┌─ DATASET

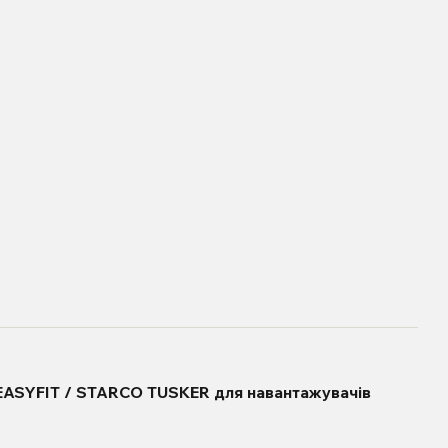
/ EASYFIT / STARCO TUSKER для навантажувачів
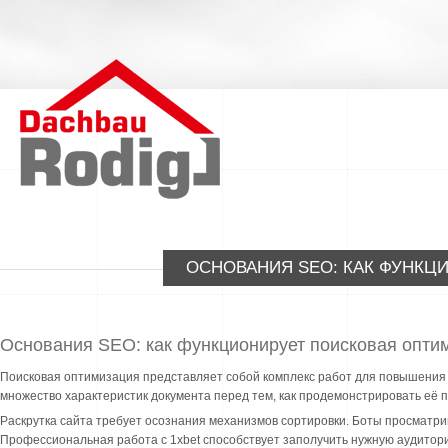
ОСНОВАНИЯ SEO: КАК ФУНКЦ
Основания SEO: как функционирует поисковая опти
Поисковая оптимизация представляет собой комплекс работ для повышения 
множество характеристик документа перед тем, как продемонстрировать её 
Раскрутка сайта требует осознания механизмов сортировки. Боты просматри
Профессиональная работа с 1xbet способствует заполучить нужную аудитор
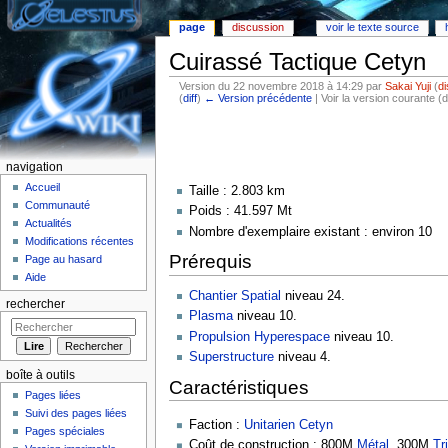
page
discussion
voir le texte source
Cuirassé Tactique Cetyn
Version du 22 novembre 2018 à 14:29 par
Sakai Yuji
(
d
(
diff
)
← Version précédente
| Voir la version courante (d
Aller à :
Navigation
,
rechercher
navigation
Accueil
Taille : 2.803 km
Communauté
Poids : 41.597 Mt
Actualités
Nombre d'exemplaire existant : environ 10
Modifications récentes
Prérequis
Page au hasard
Aide
Chantier Spatial
niveau 24.
rechercher
Plasma
niveau 10.
Propulsion Hyperespace
niveau 10.
Superstructure
niveau 4.
boîte à outils
Caractéristiques
Pages liées
Suivi des pages liées
Faction :
Unitarien Cetyn
Pages spéciales
Coût de construction : 800M
Métal
, 300M
Tr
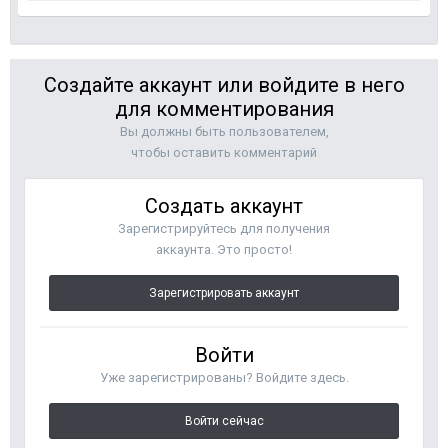
Создайте аккаунт или войдите в него
для комментирования
Вы должны быть пользователем,
чтобы оставить комментарий
Создать аккаунт
Зарегистрируйтесь для получения
аккаунта. Это просто!
Зарегистрировать аккаунт
Войти
Уже зарегистрированы? Войдите здесь.
Войти сейчас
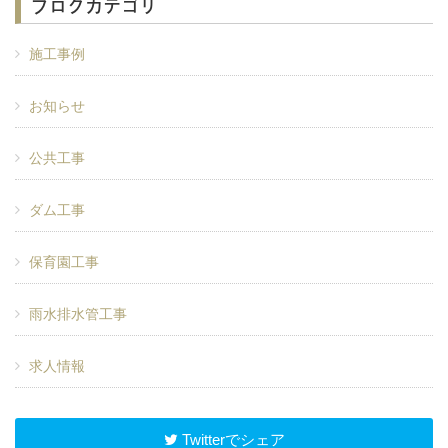
ブログカテゴリ
施工事例
お知らせ
公共工事
ダム工事
保育園工事
雨水排水管工事
求人情報
Twitterでシェア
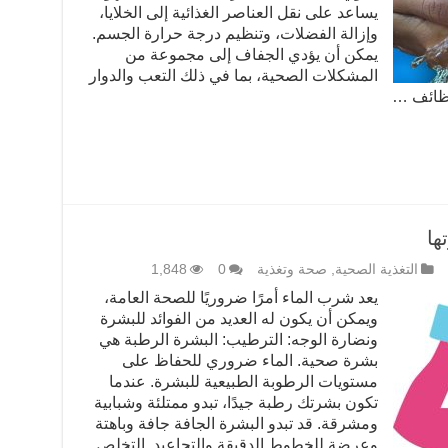
يساعد على نقل العناصر الغذائية إلى الخلايا،
وإزالة الفضلات، وتنظيم درجة حرارة الجسم.
يمكن أن يؤدي الجفاف إلى مجموعة من
المشكلات الصحية، بما في ذلك التعب والدوار
ها
التغذية الصحية
,
صحة وتغذية
0
1,848
يعد شرب الماء أمرًا ضروريًا للصحة العامة،
ويمكن أن يكون له العديد من الفوائد للبشرة
ونضارة الوجه: الترطيب: البشرة الرطبة هي
بشرة صحية. الماء ضروري للحفاظ على
مستويات الرطوبة الطبيعية للبشرة. عندما
تكون بشرتك رطبة جيدًا، تبدو ممتلئة وشبابية
ومشرقة. قد تبدو البشرة الجافة جافة وباهتة
وعرضة للخطوط الدقيقة والتجاعيد. التخلص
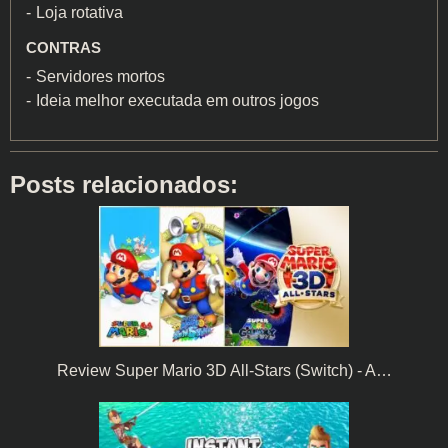
Loja rotativa
CONTRAS
Servidores mortos
Ideia melhor executada em outros jogos
Posts relacionados:
Review Super Mario 3D All-Stars (Switch) - A…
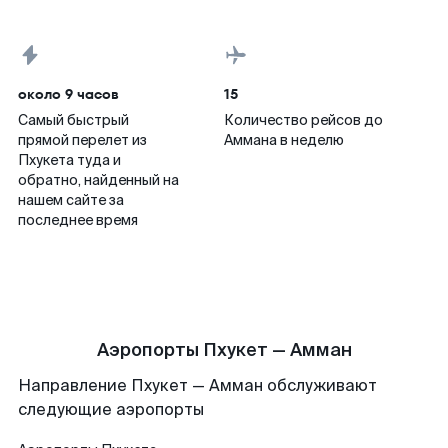
около 9 часов
15
Самый быстрый
Количество рейсов до
прямой перелет из
Аммана в неделю
Пхукета туда и
обратно, найденный на
нашем сайте за
последнее время
Аэропорты Пхукет — Амман
Направление Пхукет — Амман обслуживают
следующие аэропорты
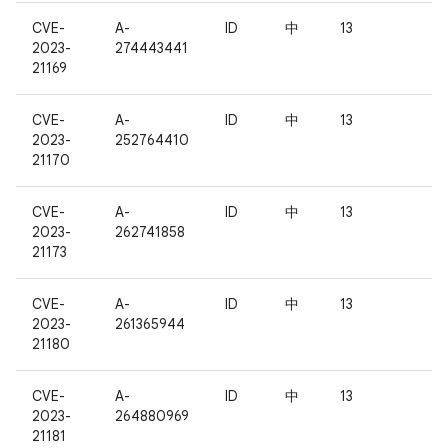
CVE-
A-
ID
中
13
2023-
274443441
21169
CVE-
A-
ID
中
13
2023-
252764410
21170
CVE-
A-
ID
中
13
2023-
262741858
21173
CVE-
A-
ID
中
13
2023-
261365944
21180
CVE-
A-
ID
中
13
2023-
264880969
21181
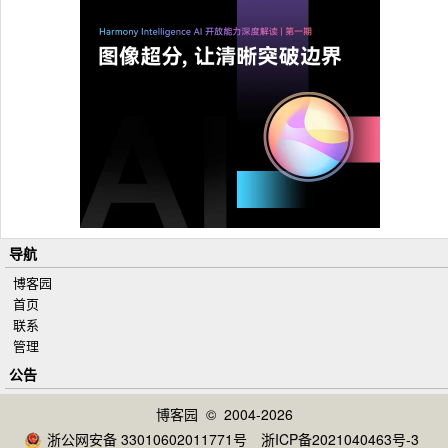
导航
博客园
首页
联系
管理
公告
博客园
© 2004-2026
浙公网安备 33010602011771号
浙ICP备2021040463号-3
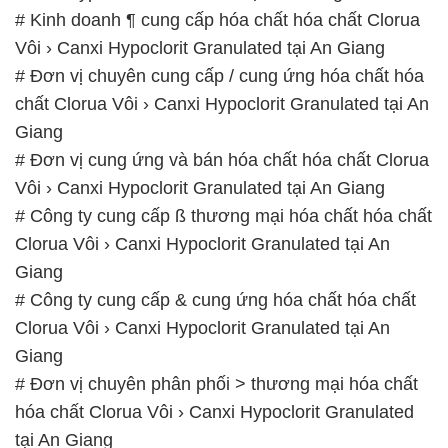
# Kinh doanh ¶ cung cấp hóa chất hóa chất Clorua
Vôi › Canxi Hypoclorit Granulated tại An Giang
# Đơn vị chuyên cung cấp / cung ứng hóa chất hóa
chất Clorua Vôi › Canxi Hypoclorit Granulated tại An
Giang
# Đơn vị cung ứng và bán hóa chất hóa chất Clorua
Vôi › Canxi Hypoclorit Granulated tại An Giang
# Công ty cung cấp ß thương mại hóa chất hóa chất
Clorua Vôi › Canxi Hypoclorit Granulated tại An
Giang
# Công ty cung cấp & cung ứng hóa chất hóa chất
Clorua Vôi › Canxi Hypoclorit Granulated tại An
Giang
# Đơn vị chuyên phân phối > thương mại hóa chất
hóa chất Clorua Vôi › Canxi Hypoclorit Granulated
tại An Giang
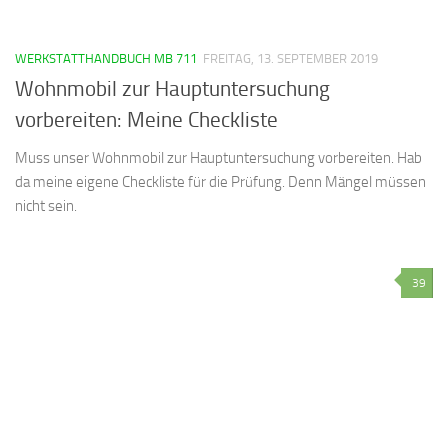
WERKSTATTHANDBUCH MB 711
FREITAG, 13. SEPTEMBER 2019
Wohnmobil zur Hauptuntersuchung
vorbereiten: Meine Checkliste
Muss unser Wohnmobil zur Hauptuntersuchung vorbereiten. Hab
da meine eigene Checkliste für die Prüfung. Denn Mängel müssen
nicht sein.
39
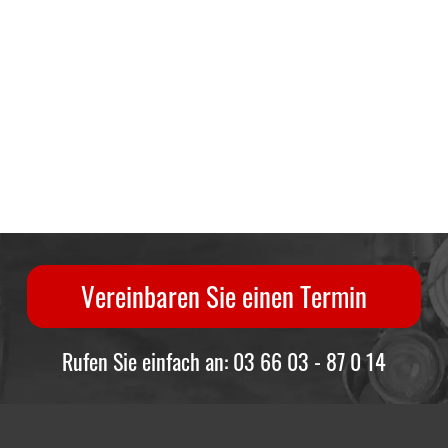
Vereinbaren Sie einen Termin
Rufen Sie einfach an: 03 66 03 - 87 0 14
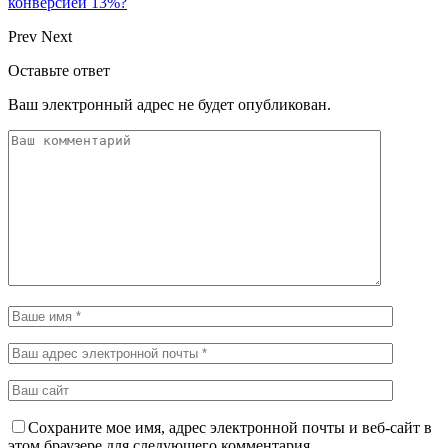
конверсией 13%?
Prev
Next
Оставьте ответ
Ваш электронный адрес не будет опубликован.
Сохраните мое имя, адрес электронной почты и веб-сайт в
этом браузере для следующего комментария.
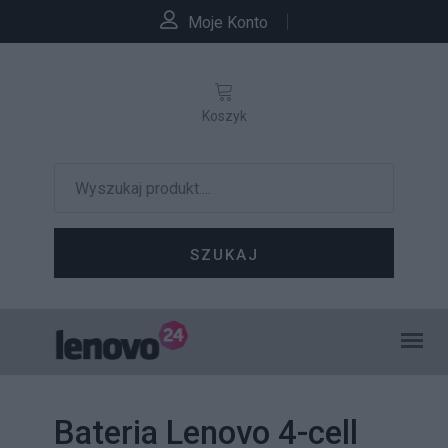
Moje Konto
Koszyk
SZUKAJ
Bateria Lenovo 4-cell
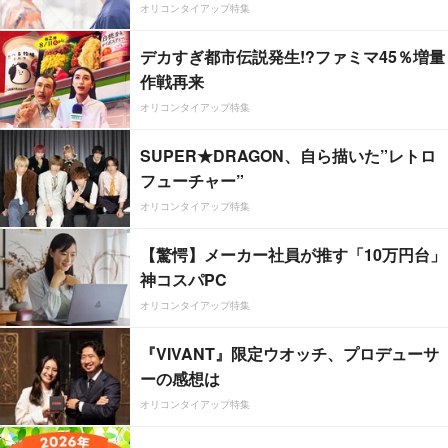
オリコンタイアップ特集
デカすぎ都市伝説発生!?ファミマ45％増量
作戦再来
オリコンタイアップ特集
SUPER★DRAGON、自ら描いた”レトロ
フューチャー”
オリコンタイアップ特集
【驚愕】メーカー社員が推す「10万円台」
神コスパPC
オリコンタイアップ特集
『VIVANT』限定ウオッチ、プロデューサ
ーの感想は
オリコンタイアップ特集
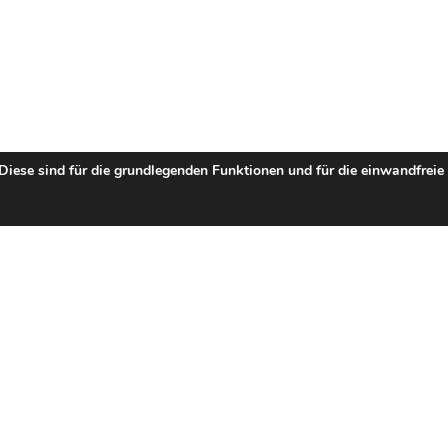
 Diese sind für die grundlegenden Funktionen und für die einwandfreie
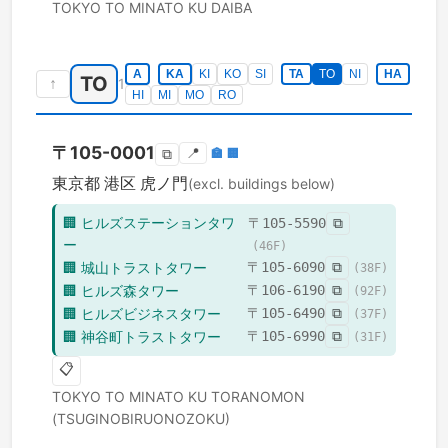
TOKYO TO
MINATO KU
DAIBA
A
KA
KI
KO
SI
TA
TO
NI
HA
TO
↑
1
HI
MI
MO
RO
〒
105-0001
📍
🏣
🏢
⧉
東京都
港区
虎ノ門
(excl. buildings below)
🏢
ヒルズステーションタワ
〒
105-5590
⧉
ー
(
46
F)
🏢
城山トラストタワー
〒
105-6090
⧉
(
38
F)
🏢
ヒルズ森タワー
〒
106-6190
⧉
(
92
F)
🏢
ヒルズビジネスタワー
〒
105-6490
⧉
(
37
F)
🏢
神谷町トラストタワー
〒
105-6990
⧉
(
31
F)
📋
TOKYO TO
MINATO KU
TORANOMON
(TSUGINOBIRUONOZOKU)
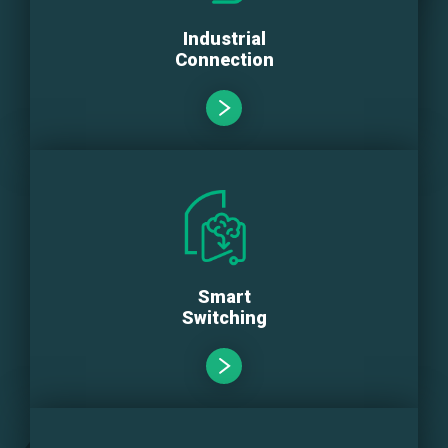
Industrial
Connection
Smart
Switching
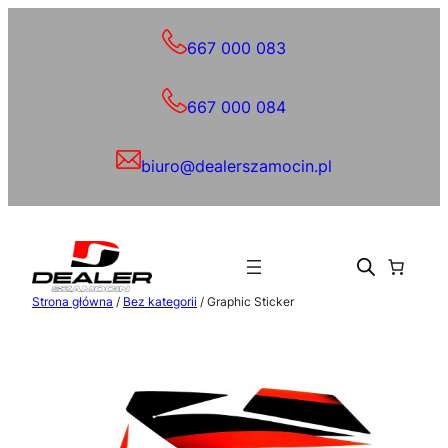
Przejdź
do
667 000 083
treści
667 000 084
biuro@dealerszamocin.pl
Strona główna
/
Bez kategorii
/ Graphic Sticker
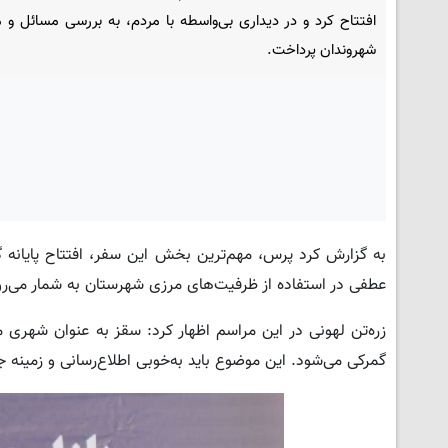
افتتاح کرد و در دیداری بی‌واسطه با مردم، به بررسی مسائل و 
شهروندان پرداخت.
به گزارش کرد پرس، مهم‌ترین بخش این سفر، افتتاح پایانه گ
عطفی در استفاده از ظرفیت‌های مرزی شهرستان به شمار می‌رو
زره‌تن لهونی در این مراسم اظهار کرد: سقز به عنوان شهری 
گمرکی می‌شود. این موضوع باید به‌خوبی اطلاع‌رسانی و زمینه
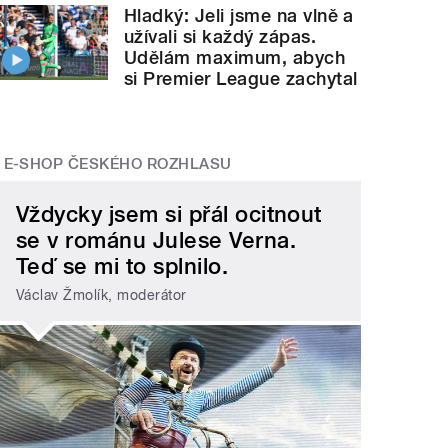
Hladký: Jeli jsme na vlně a
užívali si každý zápas.
Udělám maximum, abych
si Premier League zachytal
E-SHOP ČESKÉHO ROZHLASU
Vždycky jsem si přál ocitnout
se v románu Julese Verna.
Teď se mi to splnilo.
Václav Žmolík, moderátor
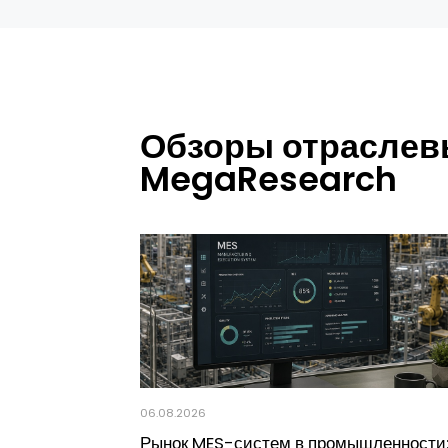
Обзоры отраслевы
MegaResearch
06.08.2026
Рынок MES-систем в промышленности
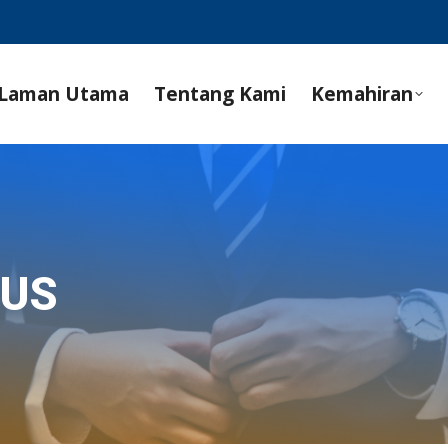
Laman Utama
Tentang Kami
Kemahiran
SUS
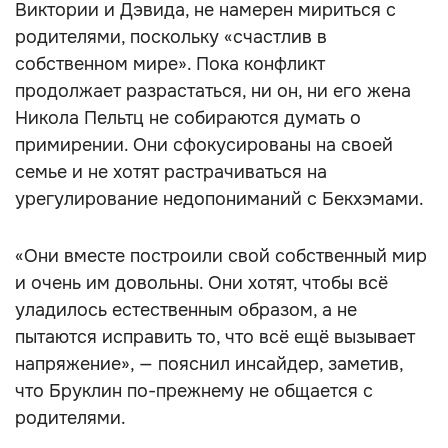
Виктории и Дэвида, не намерен мириться с
родителями, поскольку «счастлив в
собственном мире». Пока конфликт
продолжает разрастаться, ни он, ни его жена
Никола Пельтц не собираются думать о
примирении. Они сфокусированы на своей
семье и не хотят растрачиваться на
урегулирование недопониманий с Бекхэмами.
«Они вместе построили свой собственный мир
и очень им довольны. Они хотят, чтобы всё
уладилось естественным образом, а не
пытаются исправить то, что всё ещё вызывает
напряжение», — пояснил инсайдер, заметив,
что Бруклин по-прежнему не общается с
родителями.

└─

▶ [WORK REQUIRED]: In your copy, restate the data above word for word but leave out any picture.

▶ [REPLY]:
/ EASYFIT / STARCO TUSKER для навантажувачів
ОСНОВАНИЯ SEO: КАК ФУНКЦ
Основания SEO: как функционирует поисковая опти
Поисковая оптимизация представляет собой комплекс работ для повышения 
множество характеристик документа перед тем, как продемонстрировать её 
Раскрутка сайта требует осознания механизмов сортировки. Боты просматри
Профессиональная работа с 1xbet способствует заполучить нужную аудитор
page
discussion
voir le texte source
Cuirassé Tactique Cetyn
Version du 22 novembre 2018 à 14:29 par
Sakai Yuji
(
d
(
diff
)
← Version précédente
| Voir la version courante (d
Aller à :
Navigation
,
rechercher
navigation
Accueil
Taille : 2.803 km
Communauté
Poids : 41.597 Mt
Actualités
Nombre d'exemplaire existant : environ 10
Modifications récentes
Prérequis
Page au hasard
Aide
Chantier Spatial
niveau 24.
rechercher
Plasma
niveau 10.
Propulsion Hyperespace
niveau 10.
Superstructure
niveau 4.
boîte à outils
Caractéristiques
Pages liées
Suivi des pages liées
Faction :
Unitarien Cetyn
Pages spéciales
Coût de construction : 800M
Métal
, 300M
Tr
Создайте аккаунт или войдите в него
для комментирования
Вы должны быть пользователем,
чтобы оставить комментарий
Создать аккаунт
Зарегистрируйтесь для получения
аккаунта. Это просто!
Зарегистрировать аккаунт
Войти
Уже зарегистрированы? Войдите здесь.
Войти сейчас
ブログカテゴリ
施工事例
お知らせ
公共工事
ダム工事
保育園工事
雨水排水管工事
求人情報
Twitterでシェア
يساعد على نقل العناصر الغذائية إلى الخلايا،
وإزالة الفضلات، وتنظيم درجة حرارة الجسم.
يمكن أن يؤدي الجفاف إلى مجموعة من
المشكلات الصحية، بما في ذلك التعب والدوار
ها
التغذية الصحية
,
صحة وتغذية
0
1,848
يعد شرب الماء أمرًا ضروريًا للصحة العامة،
ويمكن أن يكون له العديد من الفوائد للبشرة
ونضارة الوجه: الترطيب: البشرة الرطبة هي
بشرة صحية. الماء ضروري للحفاظ على
مستويات الرطوبة الطبيعية للبشرة. عندما
تكون بشرتك رطبة جيدًا، تبدو ممتلئة وشبابية
ومشرقة. قد تبدو البشرة الجافة جافة وباهتة
وعرضة للخطوط الدقيقة والتجاعيد. التخلص
Loja rotativa
CONTRAS
Servidores mortos
Ideia melhor executada em outros jogos
Posts relacionados:
Review Super Mario 3D All-Stars (Switch) - A…
около 9 часов
15
Самый быстрый
Количество рейсов до
прямой перелет из
Аммана в неделю
Пхукета туда и
обратно, найденный на
нашем сайте за
последнее время
Аэропорты Пхукет — Амман
Направление Пхукет — Амман обслуживают
следующие аэропорты
CVE-
A-
ID
中
13
2023-
274443441
21169
CVE-
A-
ID
中
13
2023-
252764410
21170
CVE-
A-
ID
中
13
2023-
262741858
21173
CVE-
A-
ID
中
13
2023-
261365944
21180
CVE-
A-
ID
中
13
2023-
264880969
21181
导航
博客园
首页
联系
管理
公告
博客园
© 2004-2026
浙公网安备 33010602011771号
浙ICP备2021040463号-3
# Kinh doanh ¶ cung cấp hóa chất hóa chất Clorua
Vôi › Canxi Hypoclorit Granulated tại An Giang
# Đơn vị chuyên cung cấp / cung ứng hóa chất hóa
chất Clorua Vôi › Canxi Hypoclorit Granulated tại An
Giang
# Đơn vị cung ứng và bán hóa chất hóa chất Clorua
Vôi › Canxi Hypoclorit Granulated tại An Giang
# Công ty cung cấp ß thương mại hóa chất hóa chất
Clorua Vôi › Canxi Hypoclorit Granulated tại An
Giang
# Công ty cung cấp & cung ứng hóa chất hóa chất
Clorua Vôi › Canxi Hypoclorit Granulated tại An
Giang
# Đơn vị chuyên phân phối > thương mại hóa chất
hóa chất Clorua Vôi › Canxi Hypoclorit Granulated
tại An Giang
WERKSTATTHANDBUCH MB 711
FREITAG, 13. SEPTEMBER 2019
Wohnmobil zur Hauptuntersuchung
vorbereiten: Meine Checkliste
Muss unser Wohnmobil zur Hauptuntersuchung vorbereiten. Hab
da meine eigene Checkliste für die Prüfung. Denn Mängel müssen
nicht sein.
39
Vereinbaren Sie einen Termin
Rufen Sie einfach an: 03 66 03 - 87 0 14
конверсией 13%?
Prev
Next
Оставьте ответ
Ваш электронный адрес не будет опубликован.
Сохраните мое имя, адрес электронной почты и веб-сайт в
этом браузере для следующего комментария.
Moje Konto
Koszyk
SZUKAJ
Bateria Lenovo 4-cell
オリコンタイアップ特集
デカすぎ都市伝説発生!?ファミマ45％増量
作戦再来
オリコンタイアップ特集
SUPER★DRAGON、自ら描いた”レトロ
フューチャー”
オリコンタイアップ特集
【驚愕】メーカー社員が推す「10万円台」
神コスパPC
オリコンタイアップ特集
『VIVANT』限定ウオッチ、プロデューサ
ーの感想は
オリコンタイアップ特集
 Diese sind für die grundlegenden Funktionen und für die einwandfreie
TOKYO TO
MINATO KU
DAIBA
A
KA
KI
KO
SI
TA
TO
NI
HA
TO
↑
1
HI
MI
MO
RO
〒
105-0001
📍
🏣
🏢
⧉
東京都
港区
虎ノ門
(excl. buildings below)
🏢
ヒルズステーションタワ
〒
105-5590
⧉
ー
(
46
F)
🏢
城山トラストタワー
〒
105-6090
⧉
(
38
F)
🏢
ヒルズ森タワー
〒
106-6190
⧉
(
92
F)
🏢
ヒルズビジネスタワー
〒
105-6490
⧉
(
37
F)
🏢
神谷町トラストタワー
〒
105-6990
⧉
(
31
F)
📋
TOKYO TO
MINATO KU
TORANOMON
(TSUGINOBIRUONOZOKU)
Industrial
Connection
Smart
Switching
Przejdź
do
667 000 083
treści
667 000 084
biuro@dealerszamocin.pl
Strona główna
/
Bez kategorii
/ Graphic Sticker
افتتاح کرد و در دیداری بی‌واسطه با مردم، به بررسی مسائل و 
شهروندان پرداخت.
به گزارش کرد پرس، مهم‌ترین بخش این سفر، افتتاح پایانه گ
عطفی در استفاده از ظرفیت‌های مرزی شهرستان به شمار می‌رو
زره‌تن لهونی در این مراسم اظهار کرد: سقز به عنوان شهری 
گمرکی می‌شود. این موضوع باید به‌خوبی اطلاع‌رسانی و زمینه
Hladký: Jeli jsme na vlně a
užívali si každý zápas.
Udělám maximum, abych
si Premier League zachytal
E-SHOP ČESKÉHO ROZHLASU
Vždycky jsem si přál ocitnout
se v románu Julese Verna.
Teď se mi to splnilo.
Václav Žmolík, moderátor
Обзоры отраслевы
MegaResearch
06.08.2026
Рынок MES-систем в промышленности
Laman Utama
Tentang Kami
Kemahiran
SUS
Виктории и Дэвида, не намерен мириться с
родителями, поскольку «счастлив в
собственном мире». Пока конфликт
продолжает разрастаться, ни он, ни его жена
Никола Пельтц не собираются думать о
примирении. Они сфокусированы на своей
семье и не хотят растрачиваться на
урегулирование недопониманий с Бекхэмами.
«Они вместе построили свой собственный мир
и очень им довольны. Они хотят, чтобы всё
уладилось естественным образом, а не
пытаются исправить то, что всё ещё вызывает
напряжение», — пояснил инсайдер, заметив,
что Бруклин по-прежнему не общается с
родителями.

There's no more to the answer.